Soon it became nightfall for the young duck, and she felt surprisingly warm in the small nest. Before long, each and every duck closed their delicate eyelids and drifted off into a dreamless sleep.
The heat’s absence in the nest awoke the ducklings. As the duckling’s mother pushed off from the trunk’s opening, the young duck opened her eyes and wondered where her mother went. Off in the distance, she heard her mother’s voice. Curiosity dragged the young duckling to the tree’s opening. She looked down from high above in the large oak’s trunk where the nest sat. Oh, how far it seemed to the small duck. But she heard her mother call her, and felt in her fragile heart she must jump. And she jumped.

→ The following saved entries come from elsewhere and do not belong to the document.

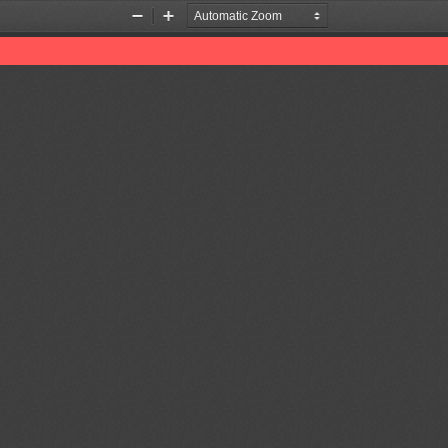
Zoom
Zoom
Out
In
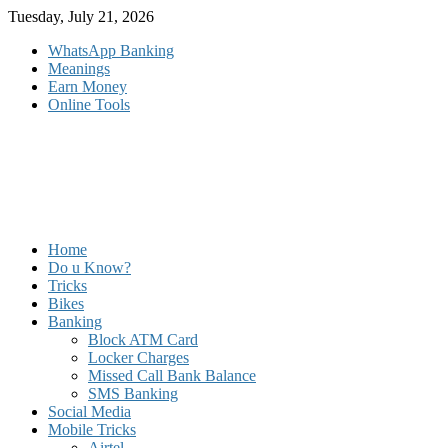
Skip
Tuesday, July 21, 2026
to
WhatsApp Banking
content
Meanings
Earn Money
Online Tools
Home
Do u Know?
Tricks
Bikes
Banking
Block ATM Card
Locker Charges
Missed Call Bank Balance
SMS Banking
Social Media
Mobile Tricks
Airtel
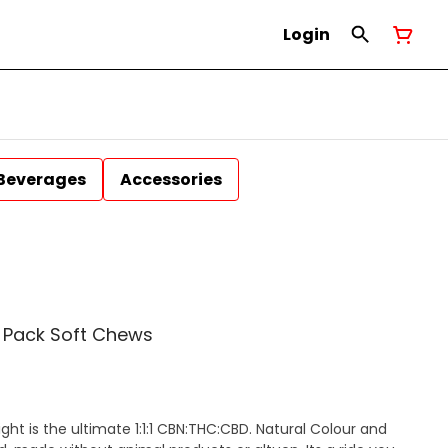
Login
Beverages
Accessories
 2 Pack Soft Chews
ight is the ultimate 1:1:1 CBN:THC:CBD. Natural Colour and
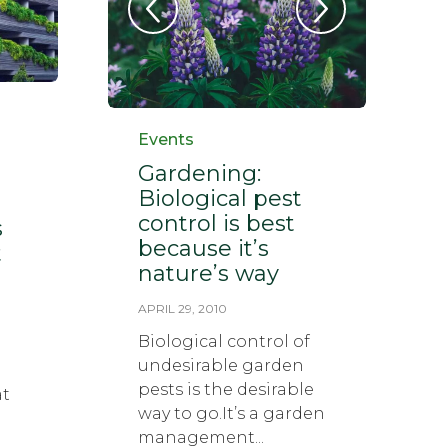
Category
Events
Gardening:
Biological pest
control is best
s
because it’s
t
nature’s way
APRIL 29, 2010
Biological control of
undesirable garden
pests is the desirable
at
way to go.It’s a garden
management...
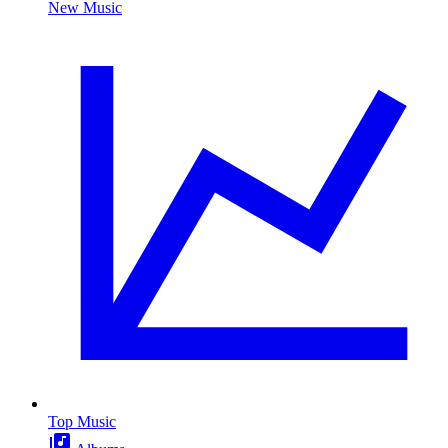
New Music
Top Music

Falling. She fell without the grace in which she imagined the fall. Her feet, much too large for her small body, flailed out in every direction as she fell weightlessly towards the forest floor. She hit the ground with a thud, but the impact bounced her back into the air and onto her feet again. After readjusting herself, she followed her mother’s calls to a large pond. She turned to notice her siblings followed her all the way from the nest. All together, the day old wood ducklings stepped into the pond and instinctively began to paddle towards their mother. The ducklings, oblivious to the predators who filled the water they entered, met their mother in the large pond’s center.
From day forward, the young ducklings ate and spent their time in the large pond. Their mother not guiding them, but never far, watching their backs at all times. At daybreak, the wood duck’s mother led them from the pond to a secluded spot in the tall grasses nearby. There they slept. For the first night, the young duck slept unsoundly. The forest seemed to tower above her, blocking any light source reaching the tall grasses where she slumbered, the darkness both terrified and comforted her. She wondered how the trees seemed so tall, and how she ever slept atop the tall oak who stood tall and strong above her.
Weeks passed, and as the duckling’s wings matured, flight began to seem imaginable to the wood ducklings. After struggling a sufficient amount, the now maturing wood duck learned to fly. She soared through the sky with her magnificent wings and looked down from above at the large oak tree, and the large pond, and the large forest. As she soared, she thought to herself, maybe the forest never menace her after all. Maybe she only needed a little perspective.